Nowadays, however, they are ubiquitous – every car that passes you has its little electric light box suctioned to the windscreen as the driver slavishly follows the yellow line to his or her destination

Consequently, everybody seems to have lost their natural sense of direction. No longer do they check maps and plot routes, gaining an overview of where they are going and how to do so in the time-honoured, manly way. Now we just tap in a postcode and head off, blindly following the idiot box to wherever it wishes to take us. This would be fine if the thing actually knew the way. The problem is that it doesn't.

I now firmly believe that satnavs are an elaborate practical joke inflicted on the population by irate, non-driving nerds. They are incapable of getting you in and out of any city without circumnavigating the place twice. Often they have their own views on where you should be going despite you having input precise directions.

My satnav hates Swindon, for instance. Any time I get near the town, the flat computerised voice tells me to "turn around where possible and drive away ... now". It also seems to dislike country roads, despite repeatedly turning off the option that selects "major roads only". The little bastard constantly tries to point me towards the M4, even if I'm only going from home to Cirencester.

Recently, I've kept him turned off, but he's got wise to that and has seemingly now acquired his own power-up system. I'll be driving along, perfectly happy, listening to Radio 4 when he'll suddenly turn himself on and start telling me to turn left in 100 yards and head for Brighton. I wondered whether it might just be the voice that I chose. Maybe he was a particularly unpleasant individual? I selected another one – a nasal female who took an instant dislike to me and demanded that I drive her to Cheltenham. I turned her off as well and hid the machine in the boot for the rest of the day.

I read the manual and discovered that I could record my own voice on to the machine. This would have been a bit too weird, so I got my kids to record the 50 or so options that the machine needs. About a week later, I had to go to the United States for a road trip and took it with me. I was travelling with a friend who was at first surprised to hear my kids' angelic voices telling me things like "Daddy, in 486 miles ... turn left".

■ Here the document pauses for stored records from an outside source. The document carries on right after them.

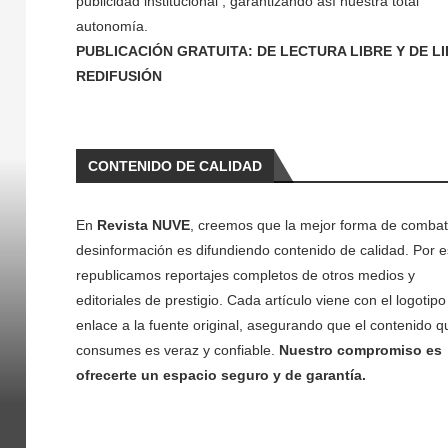
publicidad institucional , garantizando así nuestra total
autonomía.
PUBLICACIÓN GRATUITA: DE LECTURA LIBRE Y DE L
REDIFUSIÓN
CONTENIDO DE CALIDAD
En
Revista NUVE
, creemos que la mejor forma de combati
desinformación es difundiendo contenido de calidad. Por e
republicamos reportajes completos de otros medios y
editoriales de prestigio. Cada artículo viene con el logotipo 
enlace a la fuente original, asegurando que el contenido q
consumes es veraz y confiable.
Nuestro compromiso es
ofrecerte un espacio seguro y de garantía.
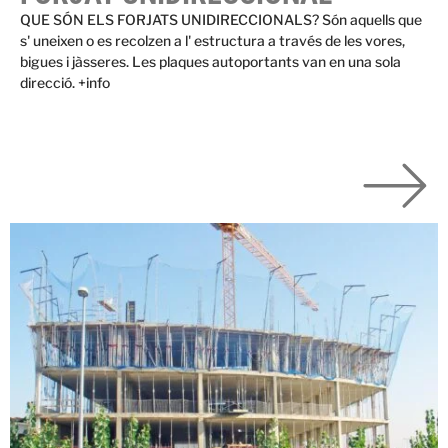
QUE SÓN ELS FORJATS UNIDIRECCIONALS? Són aquells que
s' uneixen o es recolzen a l' estructura a través de les vores,
bigues i jàsseres. Les plaques autoportants van en una sola
direcció. +info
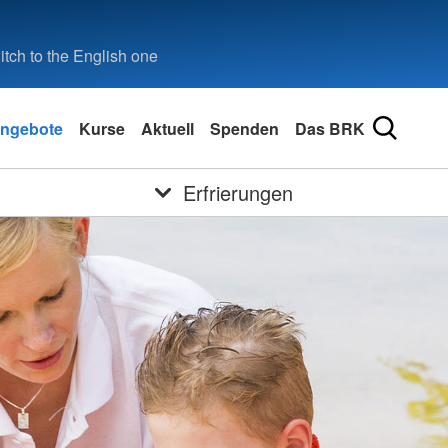
tch to the English one
ngebote
Kurse
Aktuell
Spenden
Das BRK
Erfrierungen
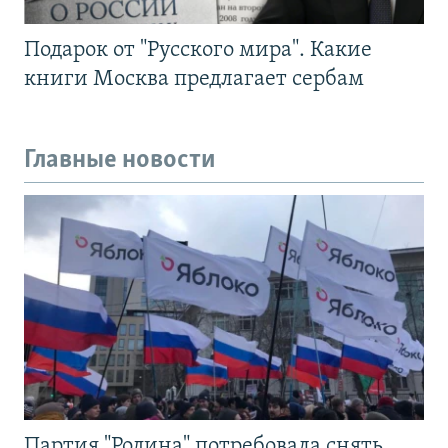
Подарок от "Русского мира". Какие
книги Москва предлагает сербам
Главные новости
Партия "Родина" потребовала снять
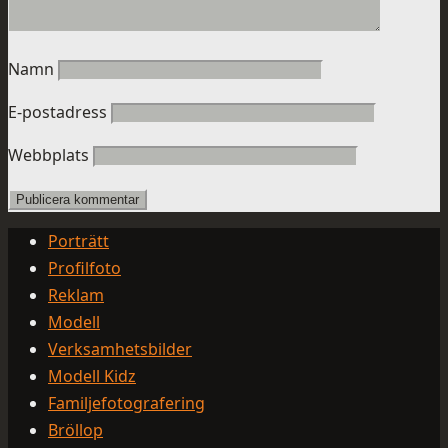
Namn
E-postadress
Webbplats
Porträtt
Profilfoto
Reklam
Modell
Verksamhetsbilder
Modell Kidz
Familjefotografering
Bröllop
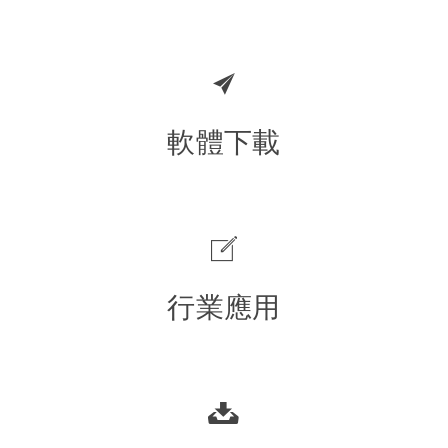
軟體下載
行業應用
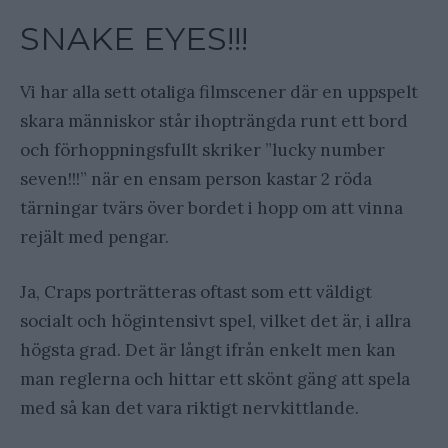
SNAKE EYES!!!
Vi har alla sett otaliga filmscener där en uppspelt
skara människor står ihopträngda runt ett bord
och förhoppningsfullt skriker ”lucky number
seven!!!” när en ensam person kastar 2 röda
tärningar tvärs över bordet i hopp om att vinna
rejält med pengar.
Ja, Craps porträtteras oftast som ett väldigt
socialt och högintensivt spel, vilket det är, i allra
högsta grad. Det är långt ifrån enkelt men kan
man reglerna och hittar ett skönt gäng att spela
med så kan det vara riktigt nervkittlande.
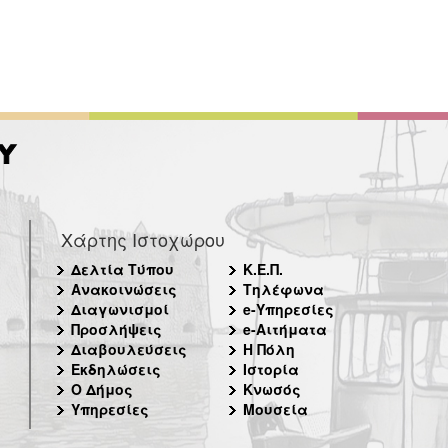
Χάρτης Ιστοχώρου
Δελτία Τύπου
Κ.Ε.Π.
Ανακοινώσεις
Τηλέφωνα
Διαγωνισμοί
e-Υπηρεσίες
Προσλήψεις
e-Αιτήματα
Διαβουλεύσεις
Η Πόλη
Εκδηλώσεις
Ιστορία
Ο Δήμος
Κνωσός
Υπηρεσίες
Μουσεία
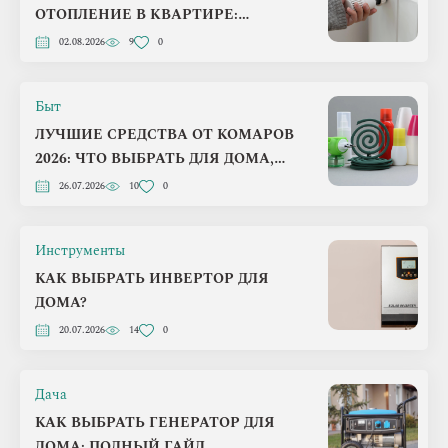
ОТОПЛЕНИЕ В КВАРТИРЕ:
ПОШАГОВЫЙ ПЛАН НА 2026 ГОД
02.08.2026
9
0
Быт
ЛУЧШИЕ СРЕДСТВА ОТ КОМАРОВ
2026: ЧТО ВЫБРАТЬ ДЛЯ ДОМА,
ДАЧИ И ПРИРОДЫ
26.07.2026
10
0
Инструменты
КАК ВЫБРАТЬ ИНВЕРТОР ДЛЯ
ДОМА?
20.07.2026
14
0
Дача
КАК ВЫБРАТЬ ГЕНЕРАТОР ДЛЯ
ДОМА: ПОЛНЫЙ ГАЙД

By the time we'd reached Memphis, the novelty had worn off and I could sense that he was having thoughts of infanticide. The satnav must have also sensed his hostility, as it suddenly made us turn off the interstate and drive through an area that looked not unlike downtown Kigali. Gangs of sullen youths stood on little corners of wasteland, waiting for us to stop. I put my foot down and tried to turn the machine off while trying to use some of my lost orienteering skills to get us back to safety.

I've now decided what I want: a stoned Rastafarian voice who doesn't really care where I'm going. Occasionally he'd say things like, "Man ... if you feel like it, maybe consider a turn soon." Or "I'll be perfectly honest wit' you – I'm totally lost man ... but relax ... and whatever you do ... don't go to Swindon."